Thursday, March 10, 2011
Fighting For Forever Wild
A couple buddies and myself finished off an excellent 2011 squirrel season at the Demopolis WMA, now know as David K. Nelson WMA. I hope David K. Nelson was a good man because the greatest hunting spot in the world has his name on it. We took down 19 squirrel and this big boar coon. At the end of the day, some friends made a nice soup out of this old coon. No, No I didn't eat any of it. As a matter of fact, I didn't even hang around for the feast, I headed to Parrish Alabama for some much needed rest. Hunting behind a squirrel dog will walk you down. As my buddy says, P90X hunting. Had a great day anyway as I always do. The thing is, as wonderful as this property is, and you can see by the picture it is some of the best, it's future is temporary. What you and I call our back yard is a foreign land to many senators and legislatures. In my head funding for these area's is a no brainer.

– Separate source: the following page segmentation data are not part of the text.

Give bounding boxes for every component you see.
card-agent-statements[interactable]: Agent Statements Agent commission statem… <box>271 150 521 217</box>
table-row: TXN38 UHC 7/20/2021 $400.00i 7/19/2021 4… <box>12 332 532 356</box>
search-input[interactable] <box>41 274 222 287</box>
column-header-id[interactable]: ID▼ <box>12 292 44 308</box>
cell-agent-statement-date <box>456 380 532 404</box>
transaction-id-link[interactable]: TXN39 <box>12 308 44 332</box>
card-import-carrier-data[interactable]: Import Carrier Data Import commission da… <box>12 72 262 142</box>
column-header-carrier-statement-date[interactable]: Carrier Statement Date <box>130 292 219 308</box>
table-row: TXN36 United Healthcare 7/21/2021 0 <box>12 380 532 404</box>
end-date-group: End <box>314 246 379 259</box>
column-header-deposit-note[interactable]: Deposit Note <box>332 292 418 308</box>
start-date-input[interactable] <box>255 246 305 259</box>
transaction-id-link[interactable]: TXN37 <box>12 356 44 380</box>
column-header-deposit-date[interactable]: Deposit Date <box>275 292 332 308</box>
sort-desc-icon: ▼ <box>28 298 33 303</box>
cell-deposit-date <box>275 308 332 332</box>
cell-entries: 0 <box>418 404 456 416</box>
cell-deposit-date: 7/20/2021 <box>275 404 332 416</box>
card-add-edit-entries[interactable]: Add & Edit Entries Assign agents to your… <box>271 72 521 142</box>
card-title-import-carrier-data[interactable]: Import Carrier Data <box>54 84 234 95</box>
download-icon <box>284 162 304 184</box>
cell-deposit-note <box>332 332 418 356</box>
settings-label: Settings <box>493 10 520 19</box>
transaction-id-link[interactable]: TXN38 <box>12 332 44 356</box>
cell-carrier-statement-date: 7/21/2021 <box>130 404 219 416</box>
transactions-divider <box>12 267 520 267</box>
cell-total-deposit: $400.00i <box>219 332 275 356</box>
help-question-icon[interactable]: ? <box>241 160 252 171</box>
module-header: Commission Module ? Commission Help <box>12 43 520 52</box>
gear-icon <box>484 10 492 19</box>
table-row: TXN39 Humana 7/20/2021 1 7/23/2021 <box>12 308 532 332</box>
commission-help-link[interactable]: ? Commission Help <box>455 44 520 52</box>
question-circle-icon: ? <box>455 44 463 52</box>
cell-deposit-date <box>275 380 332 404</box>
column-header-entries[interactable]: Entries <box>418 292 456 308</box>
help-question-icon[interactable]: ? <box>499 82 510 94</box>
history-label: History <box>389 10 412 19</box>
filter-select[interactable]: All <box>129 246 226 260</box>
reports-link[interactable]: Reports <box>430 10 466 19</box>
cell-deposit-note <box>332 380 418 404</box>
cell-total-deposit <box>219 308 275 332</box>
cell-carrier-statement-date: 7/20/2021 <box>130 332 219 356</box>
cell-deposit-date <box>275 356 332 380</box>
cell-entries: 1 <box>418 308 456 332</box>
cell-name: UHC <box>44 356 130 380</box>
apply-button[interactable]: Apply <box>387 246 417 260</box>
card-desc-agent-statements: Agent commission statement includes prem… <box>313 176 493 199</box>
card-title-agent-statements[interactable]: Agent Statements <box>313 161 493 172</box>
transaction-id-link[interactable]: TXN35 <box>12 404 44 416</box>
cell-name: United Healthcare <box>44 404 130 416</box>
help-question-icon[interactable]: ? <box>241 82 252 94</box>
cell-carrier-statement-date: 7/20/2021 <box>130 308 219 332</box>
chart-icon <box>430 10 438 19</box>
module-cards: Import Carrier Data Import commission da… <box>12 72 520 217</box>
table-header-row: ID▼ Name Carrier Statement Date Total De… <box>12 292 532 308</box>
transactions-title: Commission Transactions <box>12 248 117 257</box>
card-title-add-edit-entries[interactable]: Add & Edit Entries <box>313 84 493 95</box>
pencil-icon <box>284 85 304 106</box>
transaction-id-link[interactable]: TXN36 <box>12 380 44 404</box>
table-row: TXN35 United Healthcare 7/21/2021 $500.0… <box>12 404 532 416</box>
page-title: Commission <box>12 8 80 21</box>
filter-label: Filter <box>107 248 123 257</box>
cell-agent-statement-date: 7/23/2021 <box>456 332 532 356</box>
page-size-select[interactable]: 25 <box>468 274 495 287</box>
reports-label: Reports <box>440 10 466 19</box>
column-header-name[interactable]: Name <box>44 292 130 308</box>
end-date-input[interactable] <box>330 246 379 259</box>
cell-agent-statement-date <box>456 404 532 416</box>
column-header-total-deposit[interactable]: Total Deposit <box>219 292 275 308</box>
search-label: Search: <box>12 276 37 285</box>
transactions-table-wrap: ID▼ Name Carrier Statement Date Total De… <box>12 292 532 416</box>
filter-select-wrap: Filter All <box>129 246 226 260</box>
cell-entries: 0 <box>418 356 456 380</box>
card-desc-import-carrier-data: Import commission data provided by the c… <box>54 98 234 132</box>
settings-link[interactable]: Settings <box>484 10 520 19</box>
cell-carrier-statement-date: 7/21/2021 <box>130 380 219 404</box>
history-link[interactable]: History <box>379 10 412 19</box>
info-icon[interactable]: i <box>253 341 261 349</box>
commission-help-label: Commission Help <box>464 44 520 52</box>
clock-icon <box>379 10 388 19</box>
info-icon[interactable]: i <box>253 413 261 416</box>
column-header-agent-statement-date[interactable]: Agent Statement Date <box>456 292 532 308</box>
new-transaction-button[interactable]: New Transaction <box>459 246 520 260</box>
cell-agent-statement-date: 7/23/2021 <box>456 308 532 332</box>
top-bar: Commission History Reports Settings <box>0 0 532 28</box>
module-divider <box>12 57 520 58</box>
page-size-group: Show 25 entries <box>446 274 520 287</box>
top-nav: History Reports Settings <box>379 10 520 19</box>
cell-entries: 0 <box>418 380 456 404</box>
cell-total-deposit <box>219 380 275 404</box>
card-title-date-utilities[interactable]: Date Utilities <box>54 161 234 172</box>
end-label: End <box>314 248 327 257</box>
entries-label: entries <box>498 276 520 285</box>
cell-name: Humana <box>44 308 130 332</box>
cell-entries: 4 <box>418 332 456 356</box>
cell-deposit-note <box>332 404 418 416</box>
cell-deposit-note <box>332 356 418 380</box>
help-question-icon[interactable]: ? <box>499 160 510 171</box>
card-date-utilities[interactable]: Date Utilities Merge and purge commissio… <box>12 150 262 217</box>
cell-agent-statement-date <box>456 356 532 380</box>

Anybody can see.......not so fast. They don't know and don't share our same understanding and passion for these places. They don't know how vital these places are. They've got a huge timber company in one ear promising campaign donations and perks for just a "little timber" harvested on an old remote piece of forgotten land. They've got others promising silver and gold and diverted funds from wild lands would make our schools the greatest in the nation and fill budget shortfalls. It's money, money, money. I have been on the phone fighting for our Forever Wild funding that makes these places posible. I am pleased to announce that so far not one single senator has voted against the funding. Yet, that was not so in the preliminary talks. Some questioned the need to put money into hunting and wild lands when this program and that program were under funded. It took many phone calls and persuation from a lot of people to make them understand what needed to be done. The fight is not over. We cannot rest until Forever Wild is refunded. Certain legislatures are trying to attach amendments that cannot win passage alone to a bill they know must pass and that is dead wrong brother. It is underhanded. Legal, but underhanded. Let Forever Wild pass and push your amendments on a stand alone basis. Right is right and I pray the dealings will be above board. Unfortunately, I smell a rat. One bigger than this coon I'm holding.